Using the data that follows, give again word for word the lines between the one holding "گرفتن وقت ملاقات" and the one holding "OGO 2.0 HOODIE", inclusive. Omit the pictures.

+---+

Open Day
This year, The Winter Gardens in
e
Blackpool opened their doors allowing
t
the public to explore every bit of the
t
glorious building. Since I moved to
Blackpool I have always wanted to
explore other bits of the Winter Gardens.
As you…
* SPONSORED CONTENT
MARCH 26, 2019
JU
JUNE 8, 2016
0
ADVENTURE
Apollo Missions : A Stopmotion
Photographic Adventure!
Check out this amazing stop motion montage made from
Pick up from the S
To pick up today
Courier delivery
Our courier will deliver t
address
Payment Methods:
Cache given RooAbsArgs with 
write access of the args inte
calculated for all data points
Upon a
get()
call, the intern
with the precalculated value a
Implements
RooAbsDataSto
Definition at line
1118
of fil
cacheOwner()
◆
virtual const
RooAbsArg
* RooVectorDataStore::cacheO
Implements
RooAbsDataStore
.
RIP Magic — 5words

+---+

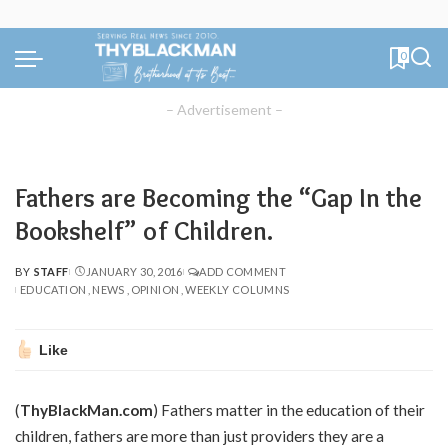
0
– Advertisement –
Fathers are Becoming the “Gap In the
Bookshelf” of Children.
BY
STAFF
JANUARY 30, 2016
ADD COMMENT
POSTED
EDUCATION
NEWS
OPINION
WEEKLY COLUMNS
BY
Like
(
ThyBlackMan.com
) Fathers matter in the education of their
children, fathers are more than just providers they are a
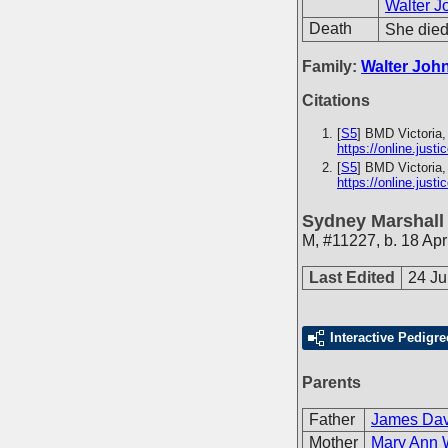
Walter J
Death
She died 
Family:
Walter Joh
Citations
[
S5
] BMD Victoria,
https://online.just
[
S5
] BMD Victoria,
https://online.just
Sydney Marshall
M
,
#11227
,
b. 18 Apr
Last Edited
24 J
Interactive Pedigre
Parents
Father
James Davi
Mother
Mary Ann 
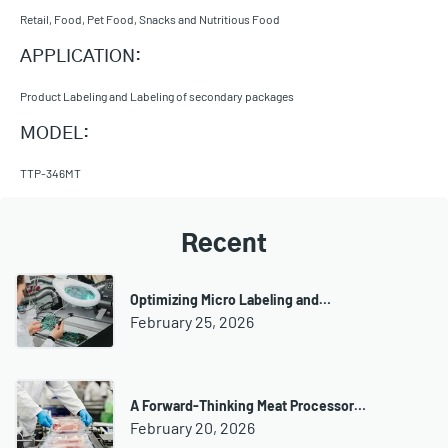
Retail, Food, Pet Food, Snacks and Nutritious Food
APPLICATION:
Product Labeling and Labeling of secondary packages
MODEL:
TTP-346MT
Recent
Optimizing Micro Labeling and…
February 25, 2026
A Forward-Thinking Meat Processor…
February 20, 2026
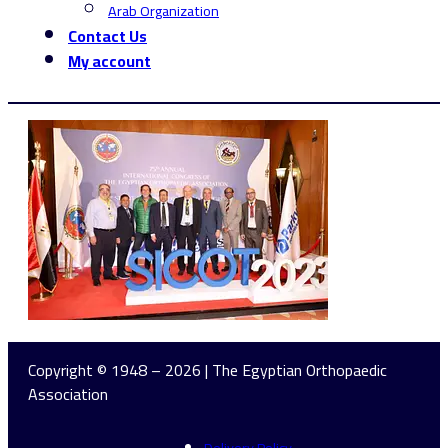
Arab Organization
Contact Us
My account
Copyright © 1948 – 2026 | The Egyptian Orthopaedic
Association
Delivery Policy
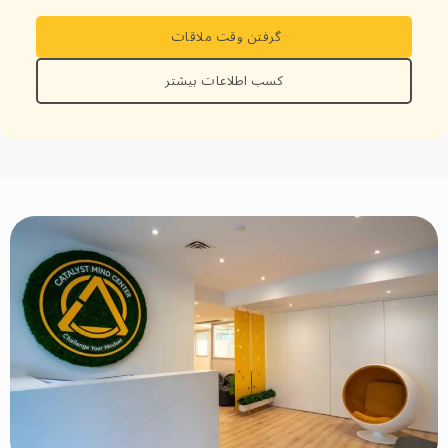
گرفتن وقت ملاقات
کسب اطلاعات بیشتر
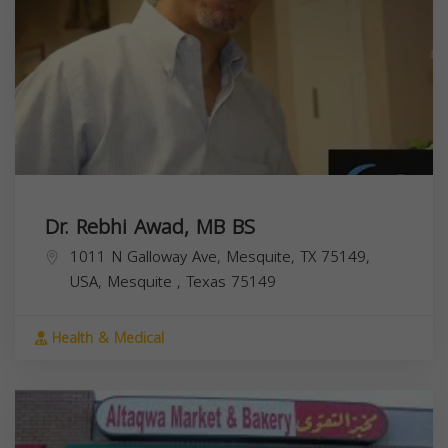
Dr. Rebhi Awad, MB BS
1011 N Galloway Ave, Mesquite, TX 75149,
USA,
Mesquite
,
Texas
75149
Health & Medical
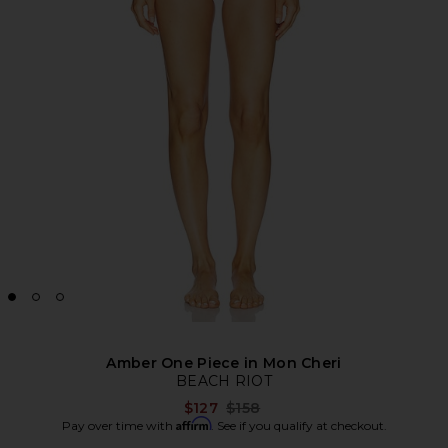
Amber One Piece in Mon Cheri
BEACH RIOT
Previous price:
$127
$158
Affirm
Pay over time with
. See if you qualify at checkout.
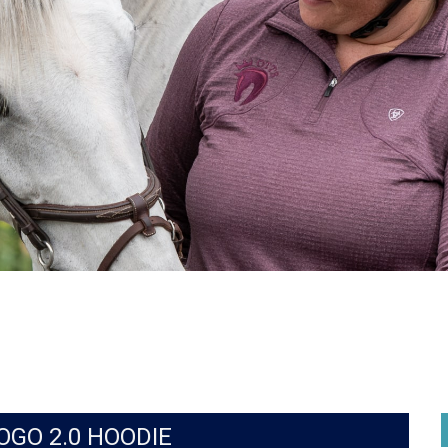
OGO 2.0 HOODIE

+---+

### Solution below
گرفتن وقت ملاقات
کسب اطلاعات بیشتر
Dr. Rebhi Awad, MB BS
1011 N Galloway Ave, Mesquite, TX 75149,
USA,
Mesquite
,
Texas
75149
Health & Medical
Amber One Piece in Mon Cheri
BEACH RIOT
Previous price:
$127
$158
Affirm
Pay over time with
. See if you qualify at checkout.
OGO 2.0 HOODIE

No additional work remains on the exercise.